* _HOW TO COMPLETE THIS TASK_
Return all lines below containing the word "Tinabhh".

(DATA TO PROCESS Opens)

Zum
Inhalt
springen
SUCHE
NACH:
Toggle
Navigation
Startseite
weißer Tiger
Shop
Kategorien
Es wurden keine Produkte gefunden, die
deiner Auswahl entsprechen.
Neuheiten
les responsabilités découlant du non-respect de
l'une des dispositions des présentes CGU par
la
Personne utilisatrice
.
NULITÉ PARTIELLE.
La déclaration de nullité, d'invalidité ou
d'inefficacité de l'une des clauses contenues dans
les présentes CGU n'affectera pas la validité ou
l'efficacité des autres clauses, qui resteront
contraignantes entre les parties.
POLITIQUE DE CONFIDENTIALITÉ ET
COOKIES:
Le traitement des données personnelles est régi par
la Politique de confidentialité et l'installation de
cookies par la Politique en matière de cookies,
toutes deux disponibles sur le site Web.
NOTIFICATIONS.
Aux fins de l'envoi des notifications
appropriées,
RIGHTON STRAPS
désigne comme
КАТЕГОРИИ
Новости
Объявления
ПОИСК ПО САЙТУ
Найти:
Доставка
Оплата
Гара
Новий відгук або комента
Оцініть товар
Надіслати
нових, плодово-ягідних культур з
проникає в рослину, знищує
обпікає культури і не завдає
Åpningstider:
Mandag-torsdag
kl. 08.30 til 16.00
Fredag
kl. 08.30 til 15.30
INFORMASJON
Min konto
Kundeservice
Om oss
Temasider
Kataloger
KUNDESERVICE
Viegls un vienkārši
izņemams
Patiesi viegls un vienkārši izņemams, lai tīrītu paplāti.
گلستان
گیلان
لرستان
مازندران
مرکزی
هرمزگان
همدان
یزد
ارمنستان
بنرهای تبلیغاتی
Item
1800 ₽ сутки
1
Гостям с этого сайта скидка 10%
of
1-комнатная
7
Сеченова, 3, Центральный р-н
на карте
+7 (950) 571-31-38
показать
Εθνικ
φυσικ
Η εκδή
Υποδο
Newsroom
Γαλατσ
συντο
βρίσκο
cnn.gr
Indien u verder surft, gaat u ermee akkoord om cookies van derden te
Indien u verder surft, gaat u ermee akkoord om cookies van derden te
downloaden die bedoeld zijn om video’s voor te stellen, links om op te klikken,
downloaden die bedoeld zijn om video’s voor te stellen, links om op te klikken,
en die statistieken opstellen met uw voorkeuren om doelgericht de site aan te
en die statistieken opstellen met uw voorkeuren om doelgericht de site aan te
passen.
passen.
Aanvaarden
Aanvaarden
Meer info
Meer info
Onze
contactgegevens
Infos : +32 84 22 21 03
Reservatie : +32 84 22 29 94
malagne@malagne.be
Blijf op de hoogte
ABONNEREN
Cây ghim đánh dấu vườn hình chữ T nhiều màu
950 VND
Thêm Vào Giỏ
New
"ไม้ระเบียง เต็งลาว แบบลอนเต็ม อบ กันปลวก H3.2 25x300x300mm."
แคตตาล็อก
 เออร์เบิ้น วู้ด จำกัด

(DATA TO PROCESS Closes)
(DATA TO PROCESS Opens)

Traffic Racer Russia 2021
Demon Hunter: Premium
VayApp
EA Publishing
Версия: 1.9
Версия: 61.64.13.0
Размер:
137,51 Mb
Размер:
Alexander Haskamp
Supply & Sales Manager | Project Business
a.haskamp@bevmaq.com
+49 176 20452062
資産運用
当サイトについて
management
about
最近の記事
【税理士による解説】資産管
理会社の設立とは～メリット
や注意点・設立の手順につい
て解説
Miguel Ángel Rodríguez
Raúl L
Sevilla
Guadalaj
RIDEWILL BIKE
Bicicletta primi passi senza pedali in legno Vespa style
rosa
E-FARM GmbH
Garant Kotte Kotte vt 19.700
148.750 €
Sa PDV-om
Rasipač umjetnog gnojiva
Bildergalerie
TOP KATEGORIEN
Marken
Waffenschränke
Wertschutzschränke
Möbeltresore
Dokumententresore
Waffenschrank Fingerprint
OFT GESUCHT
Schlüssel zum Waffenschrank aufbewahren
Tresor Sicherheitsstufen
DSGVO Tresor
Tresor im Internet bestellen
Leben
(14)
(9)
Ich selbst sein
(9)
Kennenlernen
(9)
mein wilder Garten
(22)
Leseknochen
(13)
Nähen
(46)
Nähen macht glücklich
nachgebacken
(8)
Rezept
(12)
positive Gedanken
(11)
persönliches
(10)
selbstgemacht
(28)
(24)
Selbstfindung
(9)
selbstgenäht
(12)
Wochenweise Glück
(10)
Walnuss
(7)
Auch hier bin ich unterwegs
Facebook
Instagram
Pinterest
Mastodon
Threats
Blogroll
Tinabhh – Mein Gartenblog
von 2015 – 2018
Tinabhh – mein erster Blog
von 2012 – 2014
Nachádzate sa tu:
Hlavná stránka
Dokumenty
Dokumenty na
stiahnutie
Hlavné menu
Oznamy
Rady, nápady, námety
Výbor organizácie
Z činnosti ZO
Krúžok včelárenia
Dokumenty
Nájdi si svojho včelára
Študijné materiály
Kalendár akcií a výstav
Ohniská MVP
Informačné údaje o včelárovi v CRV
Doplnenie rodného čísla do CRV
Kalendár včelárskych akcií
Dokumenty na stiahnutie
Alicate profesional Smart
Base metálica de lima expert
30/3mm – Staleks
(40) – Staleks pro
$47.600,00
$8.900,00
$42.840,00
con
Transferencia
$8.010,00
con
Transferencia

(DATA TO PROCESS Closes)
(DATA TO PROCESS Opens)

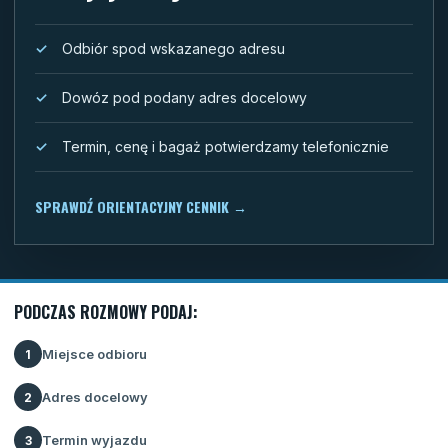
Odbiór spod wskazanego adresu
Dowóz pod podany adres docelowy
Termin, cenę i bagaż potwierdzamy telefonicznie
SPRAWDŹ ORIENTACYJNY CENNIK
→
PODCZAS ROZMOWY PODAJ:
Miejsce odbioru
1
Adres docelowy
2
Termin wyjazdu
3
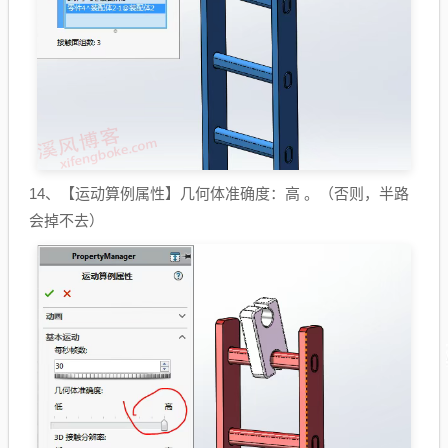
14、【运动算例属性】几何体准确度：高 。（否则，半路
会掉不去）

(DATA TO PROCESS Closes)

* _RESPONSE_
Tinabhh – Mein Gartenblog
Tinabhh – mein erster Blog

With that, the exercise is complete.